I am kind of, no not kind of, absolutely sick of the media depiction of the Virginia Tech shootout already. The event was terrible! Yes! The whole incident is absolutely tragic! The magnitude of the event is horrific! We recognise that. We grieve.
What I don’t like about the representation of this event is how Cho Seung-Hui is represented as some kind of heartless killing monster. Okay, now this is the part where I don’t necessarily win any friends…Yes, his deeds were awful, abominable, reprehensible but I can’t help thinking that somehow, we failed him. I mean, to be that tormented, to be that angry…what had he seen, what had he read, what had he experienced to make him feel so desperate that killing became an option?
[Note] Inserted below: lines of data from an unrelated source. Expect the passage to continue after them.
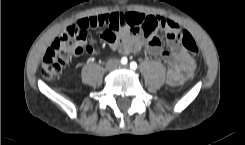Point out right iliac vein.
Wrapping results in <instances>:
<instances>
[{"label": "right iliac vein", "instance_id": "obj_1", "mask_svg": "<svg viewBox=\"0 0 245 145\" xmlns=\"http://www.w3.org/2000/svg\"><path fill=\"white\" fill-rule=\"evenodd\" d=\"M117 65H118V61L117 60H111L107 64V69L108 70H113V69H115L117 67Z\"/></svg>", "mask_w": 245, "mask_h": 145}]
</instances>
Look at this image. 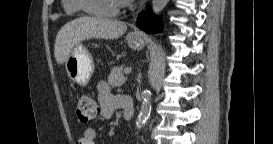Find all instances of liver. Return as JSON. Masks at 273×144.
Segmentation results:
<instances>
[{"mask_svg": "<svg viewBox=\"0 0 273 144\" xmlns=\"http://www.w3.org/2000/svg\"><path fill=\"white\" fill-rule=\"evenodd\" d=\"M127 30L126 23L98 17H80L66 23L57 33L54 55L58 64L66 62L74 46L91 38L117 39Z\"/></svg>", "mask_w": 273, "mask_h": 144, "instance_id": "obj_1", "label": "liver"}]
</instances>
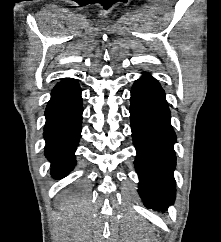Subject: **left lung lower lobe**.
Returning <instances> with one entry per match:
<instances>
[{"label": "left lung lower lobe", "instance_id": "obj_1", "mask_svg": "<svg viewBox=\"0 0 221 242\" xmlns=\"http://www.w3.org/2000/svg\"><path fill=\"white\" fill-rule=\"evenodd\" d=\"M130 119L137 150L135 169L139 194L147 208L166 210L175 198L173 170L176 135L170 124V111L158 81L145 74L131 90Z\"/></svg>", "mask_w": 221, "mask_h": 242}]
</instances>
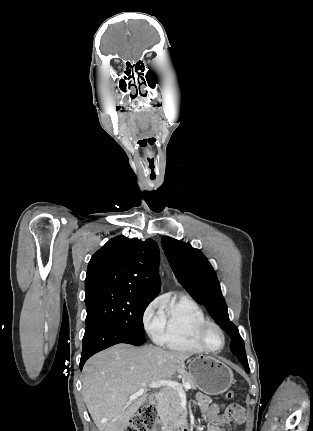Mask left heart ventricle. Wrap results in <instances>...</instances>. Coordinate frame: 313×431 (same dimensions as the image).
<instances>
[{"instance_id": "b2bd125f", "label": "left heart ventricle", "mask_w": 313, "mask_h": 431, "mask_svg": "<svg viewBox=\"0 0 313 431\" xmlns=\"http://www.w3.org/2000/svg\"><path fill=\"white\" fill-rule=\"evenodd\" d=\"M206 344L213 349L219 348L222 344L220 333L214 327H209L204 334Z\"/></svg>"}]
</instances>
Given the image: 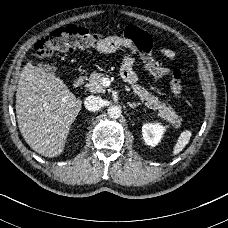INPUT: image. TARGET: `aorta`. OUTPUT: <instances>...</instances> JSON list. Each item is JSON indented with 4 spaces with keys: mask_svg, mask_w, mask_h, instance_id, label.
Returning a JSON list of instances; mask_svg holds the SVG:
<instances>
[{
    "mask_svg": "<svg viewBox=\"0 0 228 228\" xmlns=\"http://www.w3.org/2000/svg\"><path fill=\"white\" fill-rule=\"evenodd\" d=\"M107 113L110 118L117 119L121 116L122 111L121 108L118 106H110L107 110Z\"/></svg>",
    "mask_w": 228,
    "mask_h": 228,
    "instance_id": "1",
    "label": "aorta"
}]
</instances>
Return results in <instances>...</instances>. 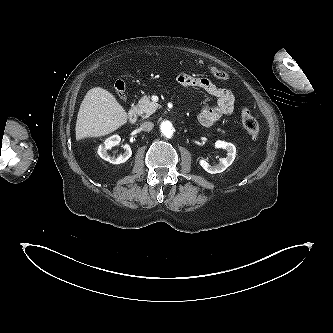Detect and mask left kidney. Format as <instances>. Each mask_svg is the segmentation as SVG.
I'll return each instance as SVG.
<instances>
[{"instance_id":"1","label":"left kidney","mask_w":333,"mask_h":333,"mask_svg":"<svg viewBox=\"0 0 333 333\" xmlns=\"http://www.w3.org/2000/svg\"><path fill=\"white\" fill-rule=\"evenodd\" d=\"M215 148H222L225 149L227 152L226 158H220L219 159V165L217 166H211L206 160L201 159L199 161L200 166L207 171L210 174H216V173H221L228 166L232 164L236 157V147L232 143H228L225 141L217 140L215 142Z\"/></svg>"}]
</instances>
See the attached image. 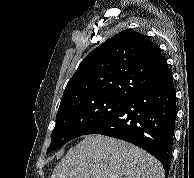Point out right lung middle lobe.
<instances>
[{
	"instance_id": "obj_1",
	"label": "right lung middle lobe",
	"mask_w": 194,
	"mask_h": 178,
	"mask_svg": "<svg viewBox=\"0 0 194 178\" xmlns=\"http://www.w3.org/2000/svg\"><path fill=\"white\" fill-rule=\"evenodd\" d=\"M128 99L117 97H91L69 102L58 109L56 125L52 131L47 153L70 140L84 135L104 120Z\"/></svg>"
}]
</instances>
An heroic option.
I am in no way saying that what Cho Seung-Hui did is okay. It is not okay. Ever. But I recognise in Cho Seung-Hui’s eyes a hopelessness that, but for the grace of God, I would feel every day. Every single day.
I don’t want to see the NBC news footage, I don’t want to see videos of the event, I don’t want to get inside Cho Seung-Hui’s head and figure out why he did it. The images of his face are enough. Looking into his eyes I see the pain, the anger, the hurt, the utter hopelessness and I know there have been times when I have felt it too.
The cover of The Sydney Morning Herald today depicted passport type photographs of each of the victims placed over a picture of Cho Seung-Hui’s face in the background. The visual representation graphically showed how we view perpetrators and victims: the victims are innocent the perpetrator is guilty; the victims are human – they smile – the perpetrator is inhuman – his face is contorted with anger and hatred. Sure, the victims were killed while innocently going about their daily lives, while the perpetrator committed a terrible crime. I acknowledge all of this but still I wonder… what if we’re not all that different to Cho Seung-Hui? What if we all kill things we love every day maybe not with 30 bullets but with words, looks, actions and intentions.
I think this is how God views us. Actually, I don’t think it, I’m pretty sure of it. We’re all closer to Cho Seung-Hui than we’d like to admit. After all the Bible tells us that we are responsible for Christ’s death…but fortunately we can be forgiven and escape the anguish of a lonely hurt filled existence. I know that my life has changed because I now know that God takes seriously the suffering we feel in this world. It was such a big deal to Him that He, in His goodness, stretched out His own arm to save us by subjecting His Son to a death that should have been ours. Through this God shows His amazing love for us – all of us.
I know we mourn and grieve and this is right – we should. But as we pray and grieve for the victims and their families, can’t we mourn for Cho Seung-Hui too? Can’t we pray that God have mercy on his tormented soul? As well as on ours?
This is not how life was meant to be.